### Material for this exercise

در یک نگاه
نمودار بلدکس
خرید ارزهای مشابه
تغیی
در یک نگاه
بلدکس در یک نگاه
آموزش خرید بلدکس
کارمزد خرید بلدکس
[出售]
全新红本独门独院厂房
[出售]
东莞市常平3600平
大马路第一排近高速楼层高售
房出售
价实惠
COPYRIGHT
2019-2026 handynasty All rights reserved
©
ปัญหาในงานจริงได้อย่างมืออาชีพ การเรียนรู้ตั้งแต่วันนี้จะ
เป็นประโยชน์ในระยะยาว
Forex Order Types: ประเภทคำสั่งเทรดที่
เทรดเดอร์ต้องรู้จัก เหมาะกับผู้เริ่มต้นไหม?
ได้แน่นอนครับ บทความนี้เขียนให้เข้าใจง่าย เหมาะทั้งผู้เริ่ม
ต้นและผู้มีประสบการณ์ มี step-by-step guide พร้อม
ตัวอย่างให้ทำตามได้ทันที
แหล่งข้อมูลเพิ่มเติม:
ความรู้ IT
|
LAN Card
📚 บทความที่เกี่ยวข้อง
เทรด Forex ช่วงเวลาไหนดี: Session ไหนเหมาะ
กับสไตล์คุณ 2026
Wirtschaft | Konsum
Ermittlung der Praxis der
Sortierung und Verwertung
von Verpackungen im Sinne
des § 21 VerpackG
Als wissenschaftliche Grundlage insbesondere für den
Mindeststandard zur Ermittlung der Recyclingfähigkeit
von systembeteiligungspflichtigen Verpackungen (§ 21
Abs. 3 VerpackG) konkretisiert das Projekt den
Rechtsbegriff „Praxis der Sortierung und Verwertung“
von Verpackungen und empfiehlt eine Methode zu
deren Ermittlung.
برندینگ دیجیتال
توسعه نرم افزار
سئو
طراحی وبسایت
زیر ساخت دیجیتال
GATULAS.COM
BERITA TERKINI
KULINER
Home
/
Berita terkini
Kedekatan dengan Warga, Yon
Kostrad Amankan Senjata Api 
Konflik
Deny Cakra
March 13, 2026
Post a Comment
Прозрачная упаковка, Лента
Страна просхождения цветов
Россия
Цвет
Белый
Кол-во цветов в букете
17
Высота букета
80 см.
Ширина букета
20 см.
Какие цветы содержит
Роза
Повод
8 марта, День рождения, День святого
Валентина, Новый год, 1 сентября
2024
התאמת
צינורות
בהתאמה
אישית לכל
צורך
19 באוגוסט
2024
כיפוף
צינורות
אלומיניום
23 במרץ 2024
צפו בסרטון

######

What this task involves ::
Without leaving anything out, output all of the data above exactly.

Expected answer ::
در یک نگاه
نمودار بلدکس
خرید ارزهای مشابه
تغیی
در یک نگاه
بلدکس در یک نگاه
آموزش خرید بلدکس
کارمزد خرید بلدکس
[出售]
全新红本独门独院厂房
[出售]
东莞市常平3600平
大马路第一排近高速楼层高售
房出售
价实惠
COPYRIGHT
2019-2026 handynasty All rights reserved
©
ปัญหาในงานจริงได้อย่างมืออาชีพ การเรียนรู้ตั้งแต่วันนี้จะ
เป็นประโยชน์ในระยะยาว
Forex Order Types: ประเภทคำสั่งเทรดที่
เทรดเดอร์ต้องรู้จัก เหมาะกับผู้เริ่มต้นไหม?
ได้แน่นอนครับ บทความนี้เขียนให้เข้าใจง่าย เหมาะทั้งผู้เริ่ม
ต้นและผู้มีประสบการณ์ มี step-by-step guide พร้อม
ตัวอย่างให้ทำตามได้ทันที
แหล่งข้อมูลเพิ่มเติม:
ความรู้ IT
|
LAN Card
📚 บทความที่เกี่ยวข้อง
เทรด Forex ช่วงเวลาไหนดี: Session ไหนเหมาะ
กับสไตล์คุณ 2026
Wirtschaft | Konsum
Ermittlung der Praxis der
Sortierung und Verwertung
von Verpackungen im Sinne
des § 21 VerpackG
Als wissenschaftliche Grundlage insbesondere für den
Mindeststandard zur Ermittlung der Recyclingfähigkeit
von systembeteiligungspflichtigen Verpackungen (§ 21
Abs. 3 VerpackG) konkretisiert das Projekt den
Rechtsbegriff „Praxis der Sortierung und Verwertung“
von Verpackungen und empfiehlt eine Methode zu
deren Ermittlung.
برندینگ دیجیتال
توسعه نرم افزار
سئو
طراحی وبسایت
زیر ساخت دیجیتال
GATULAS.COM
BERITA TERKINI
KULINER
Home
/
Berita terkini
Kedekatan dengan Warga, Yon
Kostrad Amankan Senjata Api 
Konflik
Deny Cakra
March 13, 2026
Post a Comment
Прозрачная упаковка, Лента
Страна просхождения цветов
Россия
Цвет
Белый
Кол-во цветов в букете
17
Высота букета
80 см.
Ширина букета
20 см.
Какие цветы содержит
Роза
Повод
8 марта, День рождения, День святого
Валентина, Новый год, 1 сентября
2024
התאמת
צינורות
בהתאמה
אישית לכל
צורך
19 באוגוסט
2024
כיפוף
צינורות
אלומיניום
23 במרץ 2024
צפו בסרטון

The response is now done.